La seguridad de una aldea oculta de las dimensiones e importancia histórica de Konoha, era para los encargados de mantenerla, una autentica pesadilla logística. No sólo se trataba de tener guardias en todas las entradas y los batallones listos para responder ante las emergencias. Mantenerse a salvo tras los altos muros de piedra implicaba establecer toda una delicada y compleja red de inteligencia y contrainteligencia, en donde intervenían poderosos intereses internos, que incluían al resto del País de Fuego y al propio Daimyo.

Sólo después de lidiar con los intríngulis de la seguridad interna, los servicios de inteligencia podían ocuparse de diseñar las estrategias y planes de contingencia para contrarrestar los posibles riesgos provenientes del exterior. Era un hecho registrado en la historia que los peores ataques vienen siempre desde dentro, así que lo prudente era ordenar bien la propia casa antes de preocuparse por vigilar la del vecino.

Como parte de ese sistema de inteligencia, el rol de Morino Ibiki estaba muy claro. De su escuadrón dependía el flujo constante de información sensible a todos los niveles. Interrogar y torturar, eran dos verbos que no distinguían a los sujetos por nacionalidades o lealtades sino, claro está, por el valor de la información que se deseaba obtener.

De hecho, la mayoría de la población ignoraba las muchas instancias en las que cada uno de ellos era sometido a sutiles controles por parte de su equipo de interrogación, quienes monitoreaban regularmente todas las actividades de la aldea, siguiendo cualquier pista que pudiera conducir a una situación de riesgo. 'Saberlo, antes de que suceda', era el objetivo fundamental de los servicios de prevención.

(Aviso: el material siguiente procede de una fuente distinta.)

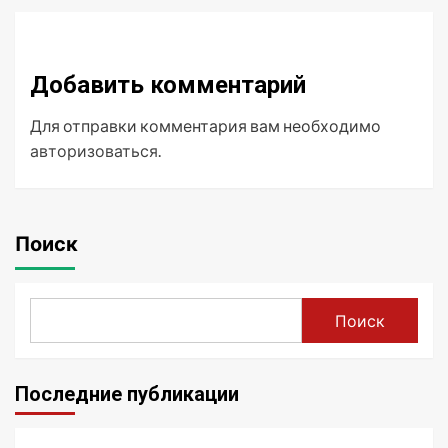
Добавить комментарий
Для отправки комментария вам необходимо
авторизоваться
.
Поиск
Поиск
Последние публикации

Era por eso que, ahora mismo, Ibiki se sentía particularmente contrariado. La aldea había sido vulnerada durante varias horas por dos infiltrados, sin que ellos tuviesen ningún indicio de la situación hasta que les reventó en la cara.

Con largas zancadas el experto torturador avanzaba por los corredores del laberinto ANBU como una quilla cortando las olas del mar. A su paso todos se apartaban como si pudieran sentir que su humor empeoraba a la misma velocidad de su marcha. Claro que la gente se apartaba de él independientemente de su estado de ánimo, lo cual le resultaba conveniente a un hombre en cuya naturaleza estaba el desconfiar hasta de sí mismo.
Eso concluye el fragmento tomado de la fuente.